“Staying up all night is my habit,” Kim was quoted as saying by the North’s Rodong Sinmun newspaper in a June 22 article about his lifestyle, South Korea’s Yonhap news agency reported on Sunday.
Kim, 65, also appears to make phone calls to officials during pre-dawn hours to give instructions. In one such pre-dawn phone call to a senior provincial official, the unidentified official asked Kim to take a rest, even if just a brief one.
“General, how could you stay up all night again?” the official said in the 4:20 a.m. call, cited by Rodong Sinmun, the official paper of North Korea’s ruling Workers’ Party. “For me, this is the prime time to work,” Kim allegedly replied.
Lee Young Kook, who served as one of Kim’s elite bodyguards for a decade before defecting to South Korea in 2000, told AP in response to the report that Kim usually stayed up overnight to sign documents about 20 days a month. Kim “dropped by his office after midnight and left there around 11:00 a.m.,” Lee said.
Kim’s health has came under the media spotlight amid unconfirmed news reports that he received some kind of medical procedure involving his heart in May, performed by doctors flown in from Germany.
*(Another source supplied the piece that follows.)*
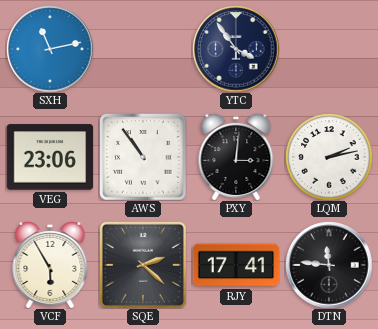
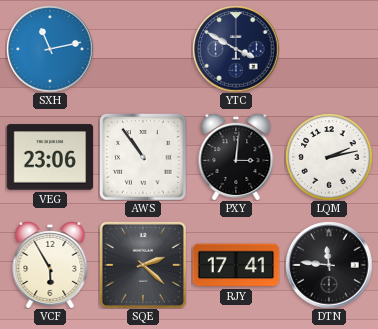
YTC: 3:54 -> 3:50
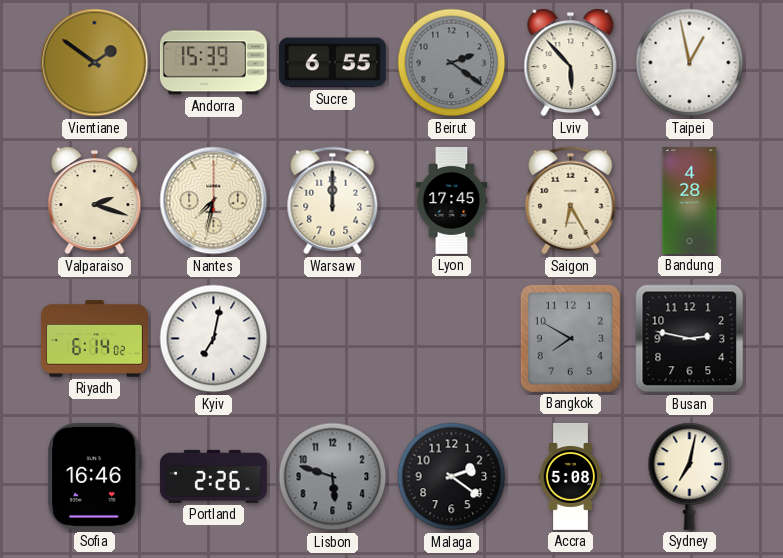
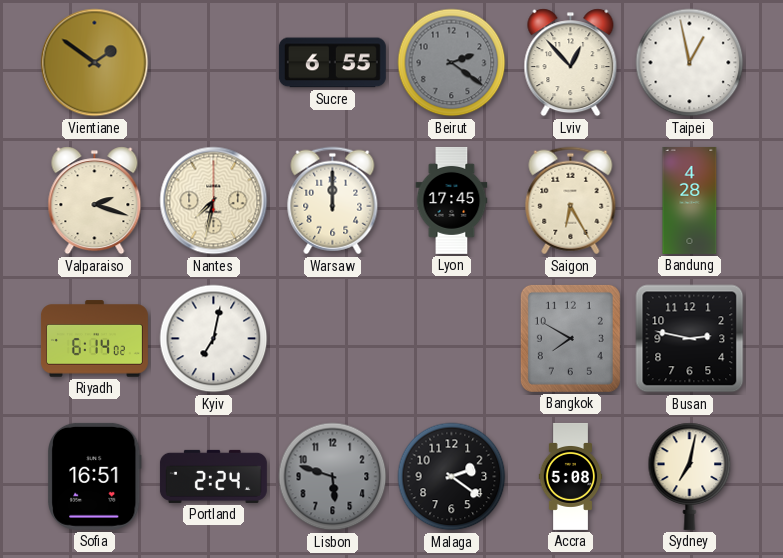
Andorra: 15:39 -> none
Lviv: 5:53 -> 12:53
Sofia: 16:46 -> 16:51
Portland: 2:26 -> 2:24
The German Heart Institute Berlin confirmed it sent a team of doctors to North Korea in May, but said they performed operations on five people not on Kim.
Adding to speculation regarding Kim’s health was a rare public appearance last week during a meeting with Chinese Foreign Minister Yang Jiechi in Pyongyang.
Though Kim looked well, he seemed a bit thinner and appeared to have less hair compared with footage of a public appearance in April, sparking speculation in South Korean media about his health. The South’s spy agency, the National Intelligence Service, said last month that Kim has long had heart disease and diabetes, but that there was no sign the chronic ailments.